Yo no soy ninguna experta en inteligencia artificial, pero como ciudadana y como madre, ese tercer punto me parece el más inquietante de los tres, y creo que no soy la única que lo siente así. La idea de que un chico pueda preferir preguntarle a una pantalla antes que a su propio abuelo es de las cosas que a mí, personalmente, me sacan el sueño, y celebro que alguien con la visibilidad de Gates lo ponga sobre la mesa sin eufemismos.

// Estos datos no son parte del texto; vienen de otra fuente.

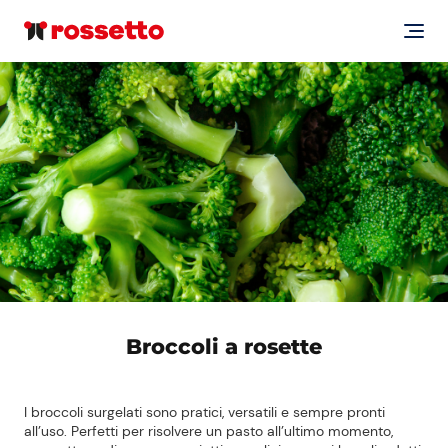
Broccoli a rosette
I broccoli surgelati sono pratici, versatili e sempre pronti
all’uso. Perfetti per risolvere un pasto all’ultimo momento,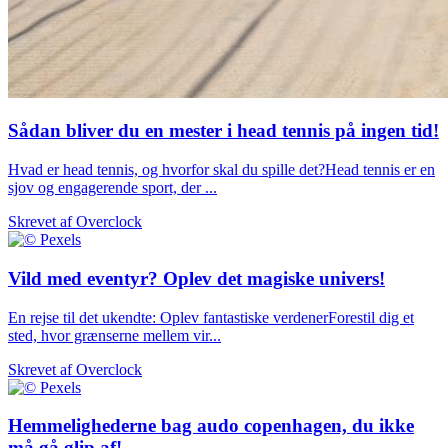
Sådan bliver du en mester i head tennis på ingen tid!
Hvad er head tennis, og hvorfor skal du spille det?Head tennis er en
sjov og engagerende sport, der ...
Skrevet af
Overclock
Vild med eventyr? Oplev det magiske univers!
En rejse til det ukendte: Oplev fantastiske verdenerForestil dig et
sted, hvor grænserne mellem vir...
Skrevet af
Overclock
Hemmelighederne bag audo copenhagen, du ikke
må gå glip af!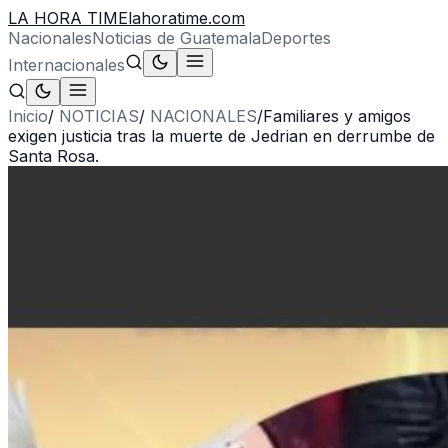
LA HORA TIME
lahoratime.com
Nacionales
Noticias de Guatemala
Deportes
Internacionales
Inicio
/
NOTICIAS
/
NACIONALES
/
Familiares y amigos
exigen justicia tras la muerte de Jedrian en derrumbe de
Santa Rosa.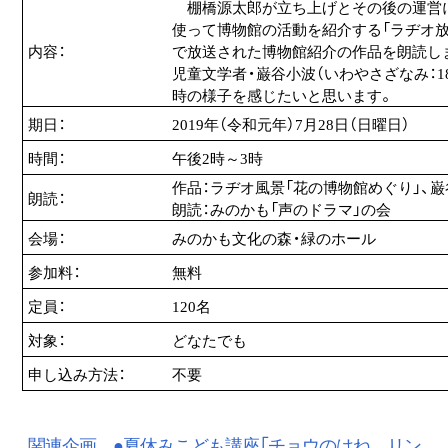
棚橋源太郎が立ち上げとその後の運営に
使って博物館の活動を紹介する「ラヂオ
内容：
で放送された博物館紹介の作品を朗読し
児童文学者・巌谷小波（いわやさざなみ：18
時の様子を感じたいと思います。
期日：
2019年（令和元年）7月28日（日曜日）
時間：
午後2時～3時
作品：ラヂオ風景「花の博物館めぐり」、
朗読：
朗読：みのかも「声のドラマ」の会
会場：
みのかも文化の森・緑のホール
参加料：
無料
定員：
120名
対象：
どなたでも
申し込み方法：
不要
関連企画 ●夏休みこども講座「チョウのはね リン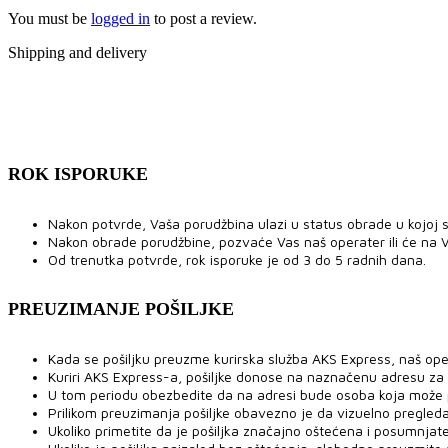
You must be
logged in
to post a review.
Shipping and delivery
ROK ISPORUKE
Nakon potvrde, Vaša porudžbina ulazi u status obrade u kojoj se
Nakon obrade porudžbine, pozvaće Vas naš operater ili će na V
Od trenutka potvrde, rok isporuke je od 3 do 5 radnih dana.
PREUZIMANJE POŠILJKE
Kada se pošiljku preuzme kurirska služba AKS Express, naš ope
Kuriri AKS Express-a, pošiljke donose na naznačenu adresu za
U tom periodu obezbedite da na adresi bude osoba koja može pre
Prilikom preuzimanja pošiljke obavezno je da vizuelno pregled
Ukoliko primetite da je pošiljka značajno oštećena i posumnjat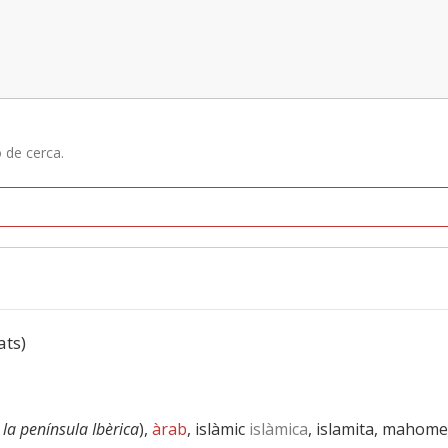
ó de cerca.
ats)
 la península Ibèrica
),
àrab
, islàmic
islàmica
, islamita, mahome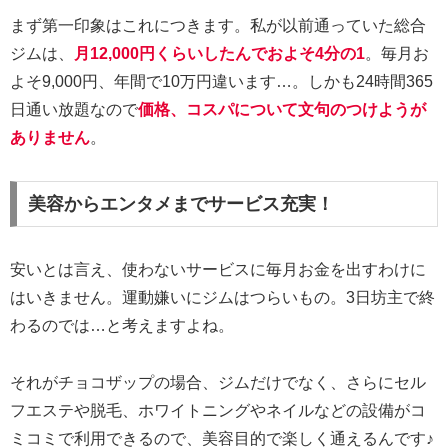
まず第一印象はこれにつきます。私が以前通っていた総合
ジムは、
月12,000円くらいしたんでおよそ4分の1
。毎月お
よそ9,000円、年間で10万円違います…。しかも24時間365
日通い放題なので
価格、コスパについて文句のつけようが
ありません
。
美容からエンタメまでサービス充実！
安いとは言え、使わないサービスに毎月お金を出すわけに
はいきません。運動嫌いにジムはつらいもの。3日坊主で終
わるのでは…と考えますよね。
それがチョコザップの場合、ジムだけでなく、さらにセル
フエステや脱毛、ホワイトニングやネイルなどの設備がコ
ミコミで利用できるので、美容目的で楽しく通えるんです♪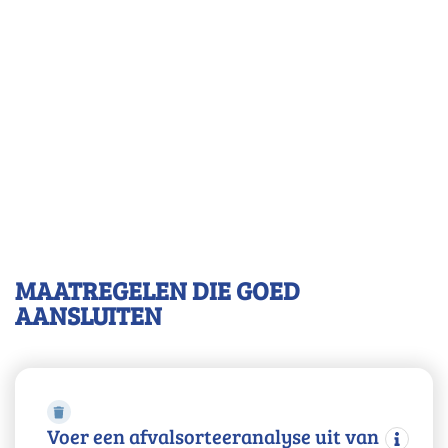
MAATREGELEN DIE GOED
AANSLUITEN
Voer een afvalsorteeranalyse uit van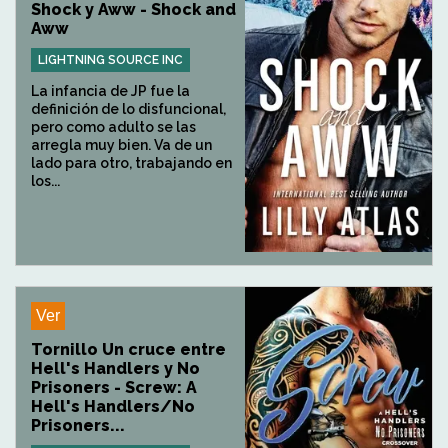
Shock y Aww - Shock and
Aww
LIGHTNING SOURCE INC
La infancia de JP fue la
definición de lo disfuncional,
pero como adulto se las
arregla muy bien. Va de un
lado para otro, trabajando en
los...
Ver
Tornillo Un cruce entre
Hell's Handlers y No
Prisoners - Screw: A
Hell's Handlers/No
Prisoners...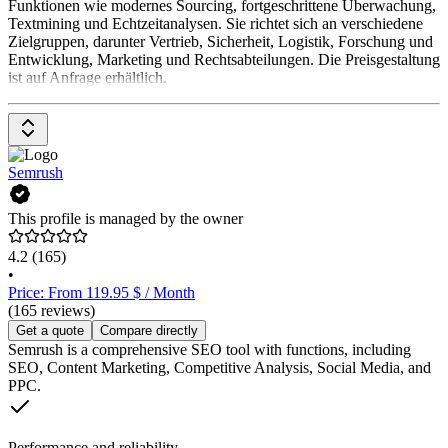
Funktionen wie modernes Sourcing, fortgeschrittene Überwachung,
Textmining und Echtzeitanalysen. Sie richtet sich an verschiedene
Zielgruppen, darunter Vertrieb, Sicherheit, Logistik, Forschung und
Entwicklung, Marketing und Rechtsabteilungen. Die Preisgestaltung
ist auf Anfrage erhältlich.
Semrush
This profile is managed by the owner
4.2
(165)
•
Price: From 119.95 $ / Month
(165 reviews)
Get a quote
Compare directly
Semrush is a comprehensive SEO tool with functions, including
SEO, Content Marketing, Competitive Analysis, Social Media, and
PPC.
Performance and reliability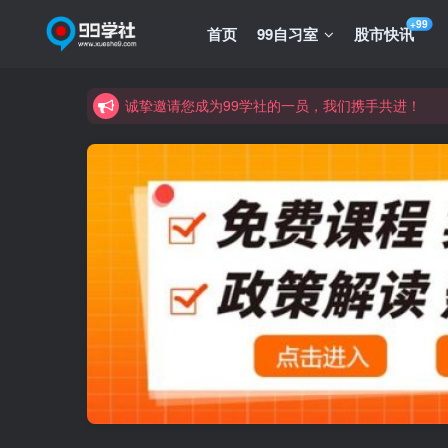
+99
首页
99自习室
股市快讯
诚挚邀请您成为99学社的一员，我们携手共进！
学习路上不孤独，99学社与你同行！分享全网优质
诚挚邀请您成为99学社的一员，我们携手共进！
学习路上不孤独，99学社与你同行！分享全网优质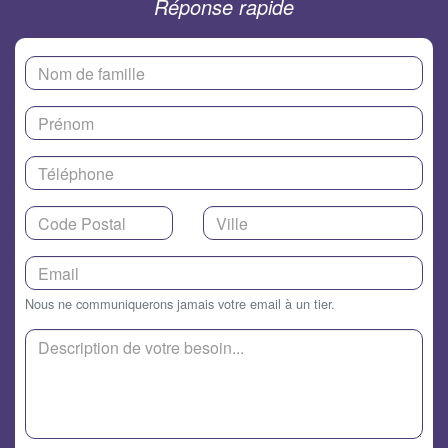
Réponse rapide
Nous ne communiquerons jamais votre email à un tier.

La otra cara: dónde la IA puede achicar brechas

Ahora bien, sería injusto quedarnos sólo con el costado alarmista, porque Gates también se toma el trabajo de enumerar usos concretos donde la tecnología puede reducir desigualdades reales, y ahí la cosa cambia de color. En salud, por ejemplo, menciona que muchos hospitales chicos no cuentan con especialistas disponibles durante una emergencia, y que la IA puede cubrir ese bache. También habla del potencial de la tecnología para mejorar el acceso a conocimiento en regiones con pocos recursos, para asistir a personas con discapacidad y para hacer más eficientes servicios públicos que hoy están desbordados o directamente no existen. En definitiva, lo que el fundador de Microsoft plantea es que la herramienta en sí no es ni buena ni mala: lo que va a definir su huella es la decisión política, económica y social que tomemos como sociedades, y eso, queridos lectores, es algo que no se delega en un algoritmo por más potente que sea.

Mientras tanto, el debate sigue abierto y la transición, como diría mi abuela, ya está entre nosotros: pasa que ahora no hace falta mirar al cielo para ver la tormenta, basta con abrir el celular.